Lifesaving pills have been shown to reduce the risk of heart disease – but they are controversial among the medical community because of their potential side effects.
And the researchers have now added to the scientific ranks that have been dragging on for years, after discovering that patients on drugs face a third higher risk of type 2 diabetes.
It is estimated that around six million people in Britain take statins and it is estimated that up to 30 million people take the pills in the United States.
Life-saving pills have been shown to reduce the risk of heart disease – but they are controversial among the medical community because of their potential side effects
Scientists from the Erasmus Medical Center in the Netherlands analyzed data from 9,535 patients over 45 statins prescribed.
Professor Bruno Stricker and colleagues monitored each of the participants for up to 15 years, to assess whether the drugs are linked to a higher risk of type 2 diabetes.
Patients with statins had higher blood glucose levels than insulin and showed more signs of insulin resistance – one of the main causes of diabetes and heart disease.
And the researchers found that patients who had never used statins had about 38% more risk of developing type 2 diabetes.
They said the risk was even higher in patients who were overweight or obese, who is a known pilot of the condition.
Professor Stricker said the findings suggest that blood glucose control and weight loss strategies can be "justified" to reduce the risk of diabetes for statin users.
The study – not the first to show a link between statins and type 2 diabetes – was published by the British Journal of Clinical Pharmacology.
The NHS lists an increased risk of diabetes as a "common" side effect of statins – but states that it is unclear whether it is caused by the drug itself.
The dott.
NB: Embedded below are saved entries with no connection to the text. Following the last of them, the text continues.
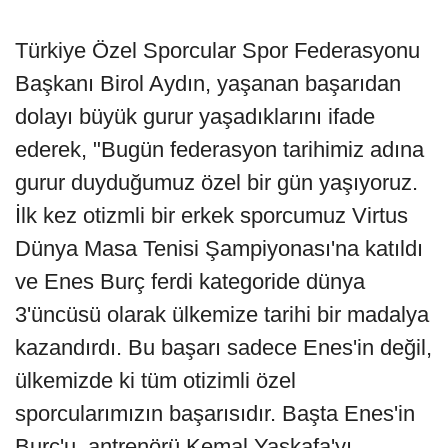
Türkiye Özel Sporcular Spor Federasyonu
Başkanı Birol Aydın, yaşanan başarıdan
dolayı büyük gurur yaşadıklarını ifade
ederek, "Bugün federasyon tarihimiz adına
gurur duyduğumuz özel bir gün yaşıyoruz.
İlk kez otizmli bir erkek sporcumuz Virtus
Dünya Masa Tenisi Şampiyonası'na katıldı
ve Enes Burç ferdi kategoride dünya
3'üncüsü olarak ülkemize tarihi bir madalya
kazandırdı. Bu başarı sadece Enes'in değil,
ülkemizde ki tüm otizimli özel
sporcularımızın başarısıdır. Başta Enes'in
Burç'u, antrenörü Kemal Yaşkafa'yı,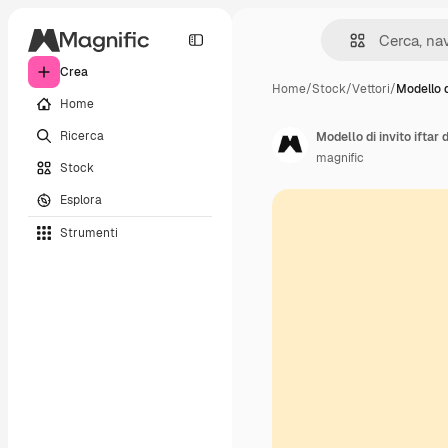
Crea
Home
/
Stock
/
Vettori
/
Modello di
Home
Ricerca
Modello di invito iftar
magnific
Stock
Esplora
Strumenti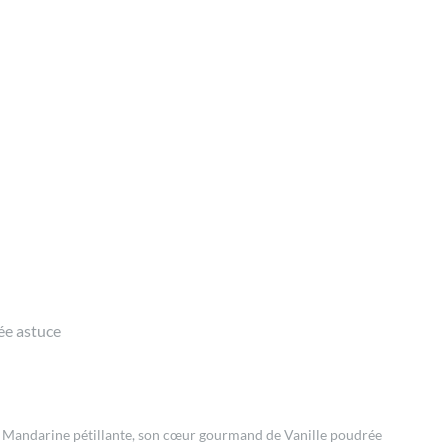
ée astuce
t de Mandarine pétillante, son cœur gourmand de Vanille poudrée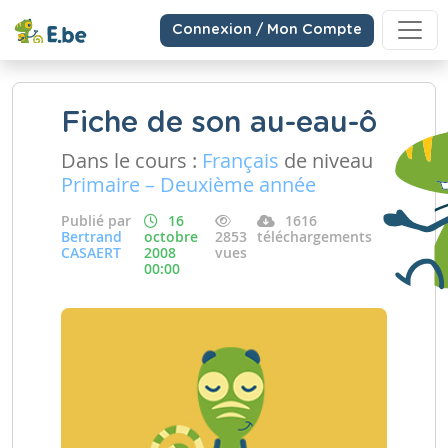
Connexion / Mon Compte
Fiche de son au-eau-ô
Dans le cours :
Français
de niveau
Primaire – Deuxième année
Publié par
16
1616
Bertrand
octobre
2853
téléchargements
CASAERT
2008
vues
00:00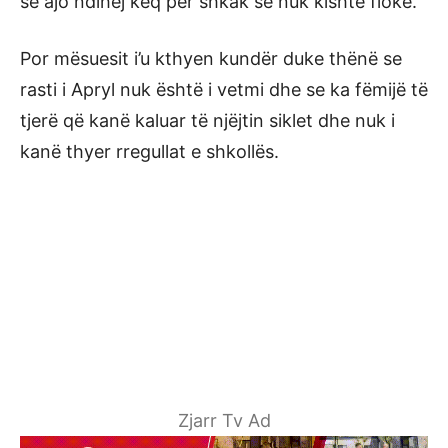
se ajo ndihej keq për shkak se nuk kishte flokë.
Por mësuesit i’u kthyen kundër duke thënë se
rasti i Apryl nuk është i vetmi dhe se ka fëmijë të
tjerë që kanë kaluar të njëjtin siklet dhe nuk i
kanë thyer rregullat e shkollës.
Zjarr Tv Ad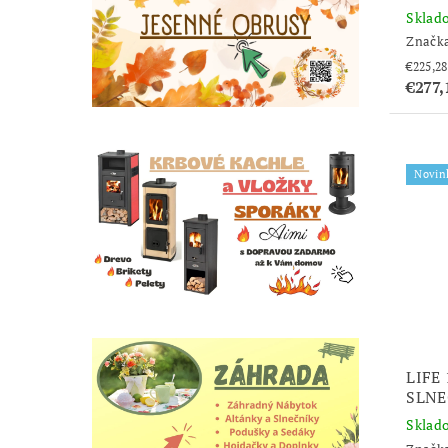
Sklad
Značk
€277,
Novin
LIFE
SLNE
Sklad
Aseem Malhotra, a cardiologist at the NHS, told MailOnline: "The study demonstrates a further proof that statins cause type 2 diabetes.
Statin supporters, including the British health authority Nice, state that pills should be prescribed more widely to prevent thousands of premature deaths (stocks)
High levels of bad cholesterol can lead to hardening and narrowing of the arteries and cardiovascular diseases (CVD)
WHY DO THE STATS ARE CONTROVED?
Statins are the most commonly prescribed drug in the world and it is estimated that 30% of all adults over the age of 40 are eligible to take them.
Cholesterol-lowering drugs are given to people believed to have a 10% or greater risk of developing cardiovascular disease or having a heart attack or stroke in the next 10 years.
They have been shown to help people who have suffered heart problems in the past, but experts say the thresholds may be too high, which means the benefits are outweighed by many people's side effects.
Almost all men exceed the 10% threshold by age 65 and all women do it before age 70, regardless of their health.
Commonly reported side effects include headache, muscle aches and nausea and statins may also increase the risk of developing type 2 diabetes, hepatitis, pancreatitis and problems with vision or memory loss.
Research published in the Pharmaceutical Journal last year found that taking a statin daily for five years after a heart attack prolongs your life by just four days, reveals new research.
And Dr. Rita Redberg, a professor at the University of California, in San Francisco, told CNN in January to 100 people who took statins for five years without having a heart attack or stroke, "the best estimates are that or two people avoid a heart attack, and no one will live longer, taking statins. "
"In the interest of medical ethics, it is essential that all patients are made of this so that they can make an informed decision about the opportunity to take the drug.
This is especially important in those at low risk for heart disease where there is no "extension of clear life in taking medication."
"The risk of type 2 diabetes may be less important in those with heart disease, where one in 83 will live longer and one in 40 will have a heart attack that can take the drug for a period of five years."
Researchers at the Albert Einstein College of Medicine in New York also found that statin users face a similar risk similar to type 2 diabetes.
Writing in the British Medical Journal at Open Diabetes Research & Care, they said this was likely because the pills damage the production of insulin.
Experts at the time even argued that the relative risk of diabetes may seem high, in fact the absolute number of people who would be affected would be small.
Statin supporters, including the British health authority Nice, argue that the pills should be prescribed more extensively to prevent thousands of premature deaths.
But many doctors are uncomfortable with the "overdetermination" of middle age, which sees the statins distributed "in the event that" patients have heart problems in old age.
Yet they agree that for high-risk patients, such as victims of heart attack, statins are proven life-saving, reducing the possibility of a second attack.
Since 2014, all over-75 in Britain have been allowed to take statins – which cost no more than £ 20 million per year – even if they are in perfect health.
High levels of bad cholesterol can lead to stiffening and narrowing of the arteries and heart disease, which kills 150,000 people each year in the United Kingdom and 610,000 in the United States.
But some doctors wonder if reducing "bad" cholesterol protects at all from heart disease.
Less common but serious side effects known to be caused by statins include hepatitis, pancreatitis, blurred vision, memory problems and fatigue.